National Guard deployments may signal some temporary tightening of the border, but the refusal to embrace the House program to extend existing fencing by 700 miles, and to do so with a crash construction effort, will be to signal unseriousness on border security of a thorough-going sort. The border-security faction within the GOP is not to be confused with the anti-regularization movement, and wants only for the party and president to be serious about stopping the next 11 million illegal entrants, not deporting the millions already here.
But seriousness means fencing of the sort that has already worked in San Diego and elsewhere.
Majority Leader Frist had an extended interview with Wolf Blitzer yesterday, and conspicuous for its absence is any commitment to fencing:
BLITZER: Have you been told by the White House that this is in the president’s intention, to deploy or, at least, seek approval for the deployment of U.S. military forces to the border with Mexico?
FRIST: You know, I have not been in direct conversation. I have encouraged use of the National Guard, again, not the Army and not the other military, but the National Guard, which is traditionally under the auspices of the states. I’ve encouraged — I’ve encouraged strongly. I think that’s the least we can do.
Securing our borders is a federal responsibility. We need to act. We have failed miserably in the past. That was what we failed with in 1986, when we last gave amnesty but we didn’t secure our borders. This time, we’ve got to get it right.

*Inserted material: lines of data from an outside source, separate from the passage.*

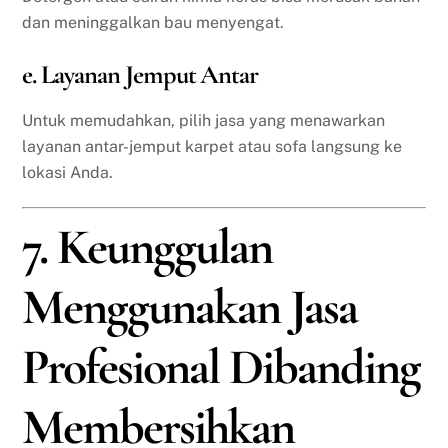
dan meninggalkan bau menyengat.
e. Layanan Jemput Antar
Untuk memudahkan, pilih jasa yang menawarkan
layanan antar-jemput karpet atau sofa langsung ke
lokasi Anda.
7. Keunggulan
Menggunakan Jasa
Profesional Dibanding
Membersihkan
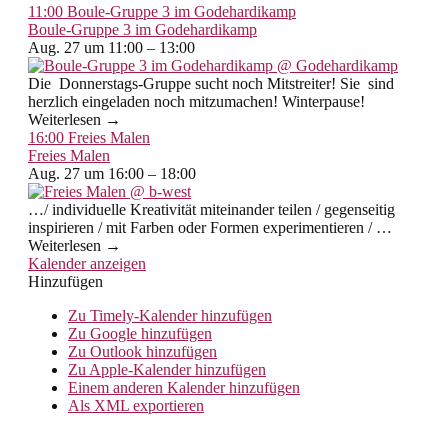
11:00
Boule-Gruppe 3 im Godehardikamp
Boule-Gruppe 3 im Godehardikamp
Aug. 27 um 11:00 – 13:00
Die Donnerstags-Gruppe sucht noch Mitstreiter! Sie sind
herzlich eingeladen noch mitzumachen! Winterpause!
Weiterlesen →
16:00
Freies Malen
Freies Malen
Aug. 27 um 16:00 – 18:00
…/ individuelle Kreativität miteinander teilen / gegenseitig
inspirieren / mit Farben oder Formen experimentieren / …
Weiterlesen →
Kalender anzeigen
Hinzufügen
Zu Timely-Kalender hinzufügen
Zu Google hinzufügen
Zu Outlook hinzufügen
Zu Apple-Kalender hinzufügen
Einem anderen Kalender hinzufügen
Als XML exportieren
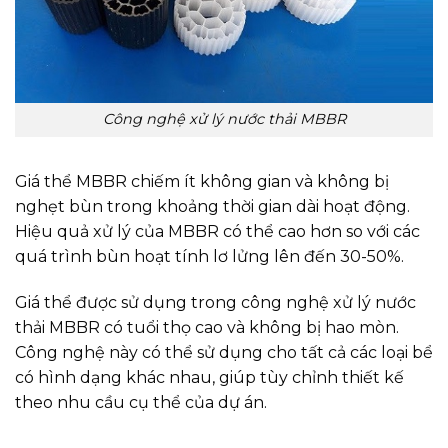
Công nghệ xử lý nước thải MBBR
Giá thể MBBR chiếm ít không gian và không bị
nghẹt bùn trong khoảng thời gian dài hoạt động.
Hiệu quả xử lý của MBBR có thể cao hơn so với các
quá trình bùn hoạt tính lơ lửng lên đến 30-50%.
Giá thể được sử dụng trong công nghệ xử lý nước
thải MBBR có tuổi thọ cao và không bị hao mòn.
Công nghệ này có thể sử dụng cho tất cả các loại bể
có hình dạng khác nhau, giúp tùy chỉnh thiết kế
theo nhu cầu cụ thể của dự án.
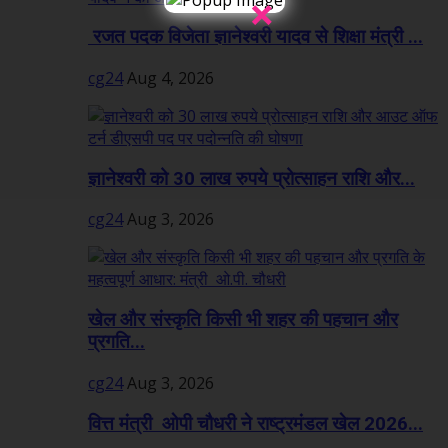
×
रजत पदक विजेता ज्ञानेश्वरी यादव से शिक्षा मंत्री ...
cg24
Aug 4, 2026
ज्ञानेश्वरी को 30 लाख रुपये प्रोत्साहन राशि और...
cg24
Aug 3, 2026
खेल और संस्कृति किसी भी शहर की पहचान और
प्रगति...
cg24
Aug 3, 2026
वित्त मंत्री ओपी चौधरी ने राष्ट्रमंडल खेल 2026...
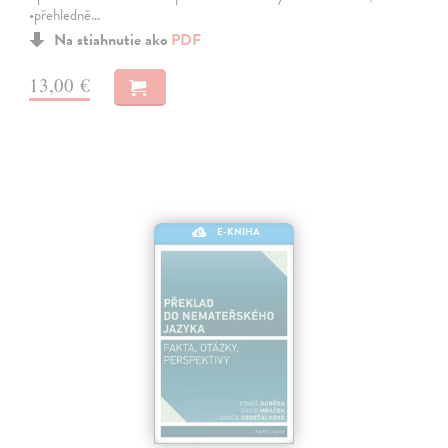
•přehledně…
Na stiahnutie ako
PDF
13,00 €
E-KNIHA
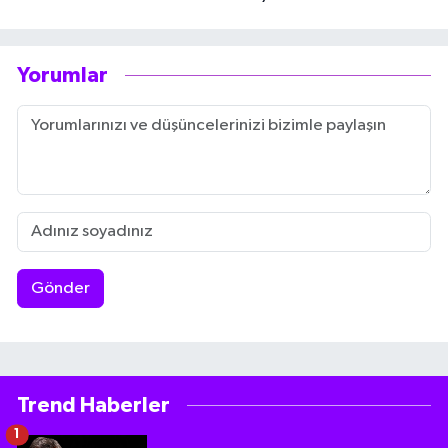
Yorumlar
Gönder
Trend Haberler
1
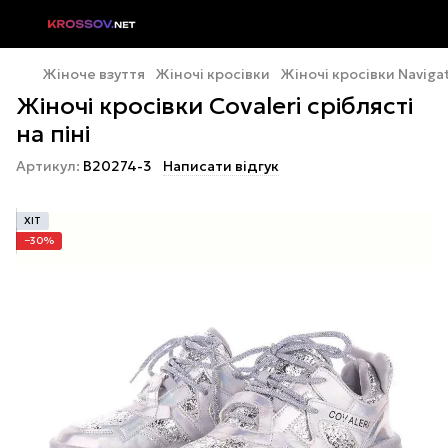
Жіноче взуття
Жіночі кросівки
Жіночі кросівки Naviga
Жіночі кросівки Covaleri сріблясті
на піні
Артикул:
B20274-3
Написати відгук
ХІТ
−30%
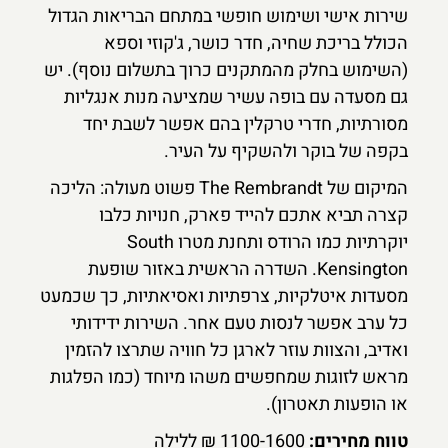
שירות אישי ושימוש חופשי במתחם הבריאות הגדול
הכולל בריכת שחיה, חדר כושר, ג'קוזי וספא
(השימוש בחלק מהמתקנים כרוך בתשלום נוסף). יש
גם מסעדה עם בופה עשיר שמציעה מנות אנגליות
מסורתיות, חדרי טרקלין בהם אפשר לשבת יחד
בקפה של בוקר ולהשקיף על העיר.
המיקום של The Rembrandt פשוט מעולה: הליכה
קצרה תביא אתכם להייד פארק, חנויות כלבו
יוקרתיות כמו הרודס ותחנת מטרו South
Kensington. השדרה הראשית באזור שופעת
מסעדות איטלקיות, צרפתיות ואסיאתיות, כך שכמעט
כל ערב אפשר לנסות טעם אחר. השירות ידידותי
ואדיב, והצוות עוזר לארגן כל חוויה שתרצו להזמין
מראש לזוגות שמחפשים משהו מיוחד (כמו הפלגות
או הופעות תאטרון).
טווח מחירים:
1100-1600 ₪ ללילה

BLITZER: Here’s what Harry Reid, your counterpart, the Democratic leader in the Senate, says about this notion. Listen to this.
(BEGIN VIDEO CLIP)
U.S. SENATOR HARRY REID (D-NV), MINORITY LEADER: As a result of the war in Iraq, so overextended, so depleted in numbers and in equipment, I don’t know how in the world we could ask them to have this additional burden, where they’ll have to be pulled out of various states around the country to go help with Katrina.
Now we have thousands and thousands Guard and Reserve troops in Iraq. Now we’re going to ask them to go to the border? I don’t think they are able to do that.
(END VIDEO CLIP)
FRIST: Well, you know, he’s wrong. The sort of whining and the moaning — we’ve go to secure our borders. We hear from the American people. We’ve got millions of people coming across that border. First and foremost, secure the border, whatever it takes. Everything else we’ve done has failed, we’ve got to face that. And so, we need to bring in, I believe, the National Guard. We need to put money in there. We’re doing that. We need to increase the number of border security agents. We’ve done that, and we’re going to continue to do that. But right now, for the short term, for all that to take effect, we have to have support, and it’s a federal responsibility, and the National Guard are the people to do it.
Senator Frist is right, the National Guard is the least that can be done, but he also refused to mention the fence, and I have to fear that tonight the president will make the smae mistake as the senator did, either by not mentioning it or by by suggesting a “virtual” fence would provide security.
If the president gives a nationwide, prime time speech and doesn’t embrace fencing when a vast number of his party’s regulars demand fencing, that will not only be ignoring them, it will be to reject them and their agenda. It will be a gift to Tom Tancredo and other anti-illegal immigration absolutists, an invitation to the Minutemen and their supporters to immediately dismiss the speech as window dressing.
Let’s hope the president and Karl Rove have figured this out: The way to end this debate is by doing the right thing: Fence and regularize, in that order, backed by the National Guard until the fencing can get done, with regularization to begin after the construction is complete.